A sequel to The Grey Wolf (2024) that begins with the earlier novel’s last line: “We have a problem.” And what a problem it is.

Now that Chief Inspector Armand Gamache and his allies in and out of the Sûreté du Québec have saved Canada’s water supply from poisoning on a grand scale, you might think they were entitled to some rest and relaxation in Three Pines. No such luck. Don Joseph Moretti, the Sixth Family head who ordered the hit-and-run on biologist Charles Langlois that nearly killed Gamache as well, is plotting still more criminal enterprises, and Gamache can’t be sure that Chief Inspector Evelyn Tardiff, who’s been cozying up to Moretti in order to get the goods on him, hasn’t gone over to the dark side herself. In fact, Gamache’s uncertainty about Evelyn sets the pattern for much of what follows, for another review of one of Langlois’ notebooks reveals a plot so monstrous that it’s impossible to be sure who’s not in on it.

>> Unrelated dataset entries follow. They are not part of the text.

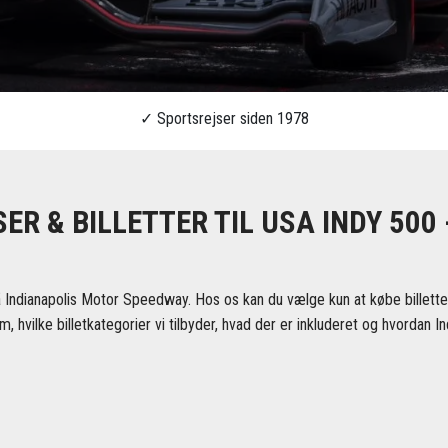
ER & BILLETTER TIL USA INDY 500 
 Indianapolis Motor Speedway. Hos os kan du vælge kun at købe billetter
m, hvilke billetkategorier vi tilbyder, hvad der er inkluderet og hvordan I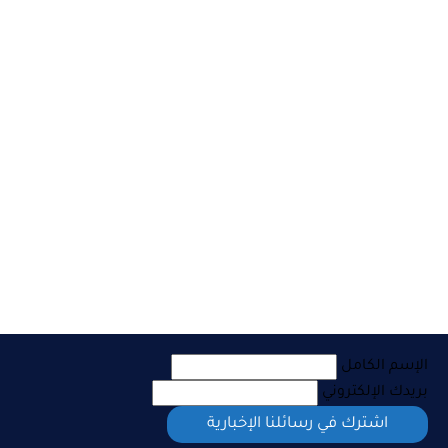
الإسم الكامل
بريدك الإلكتروني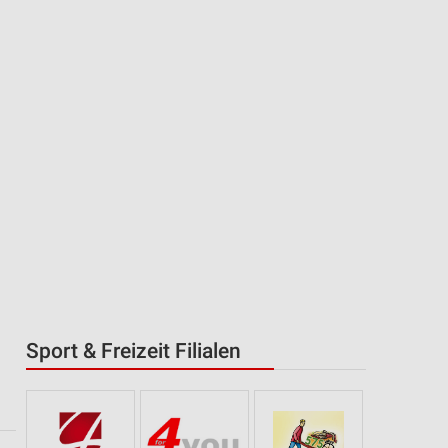
Sport & Freizeit Filialen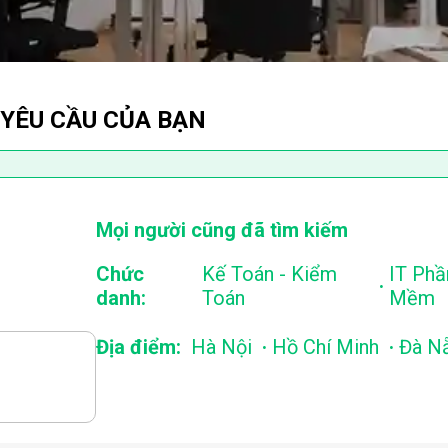
 YÊU CẦU CỦA BẠN
Mọi người cũng đã tìm kiếm
Chức
Kế Toán - Kiểm
IT Phầ
.
danh:
Toán
Mềm
.
.
Địa điểm:
Hà Nội
Hồ Chí Minh
Đà N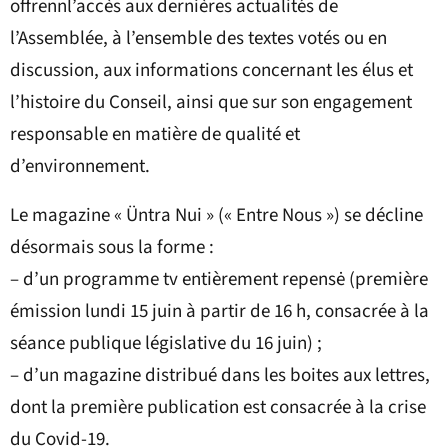
offrennl’accès aux dernières actualités de
l’Assemblée, à l’ensemble des textes votés ou en
discussion, aux informations concernant les élus et
l’histoire du Conseil, ainsi que sur son engagement
responsable en matière de qualité et
d’environnement.
Le magazine « Üntra Nui » (« Entre Nous ») se décline
désormais sous la forme :
– d’un programme tv entièrement repensė (première
émission lundi 15 juin à partir de 16 h, consacrée à la
séance publique législative du 16 juin) ;
– d’un magazine distribué dans les boites aux lettres,
dont la première publication est consacrée à la crise
du Covid-19.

Is it really true, as paranoid online rumors have it, that “Canada is about to attack the U.S.”? Or is it really the other way around, as the discovery of War Plan Red would have it? As the threats loom larger and larger, they raise questions as to whether the Black Wolf, the evil power behind them, is Moretti, disgraced former Deputy Prime Minister Marcus Lauzon, whom Gamache has arranged to have released from prison, or someone even more highly placed. A brief introductory note dating Penny’s delivery of the uncannily prophetic manuscript to September 2024 will do little to assuage the anxieties of concerned readers.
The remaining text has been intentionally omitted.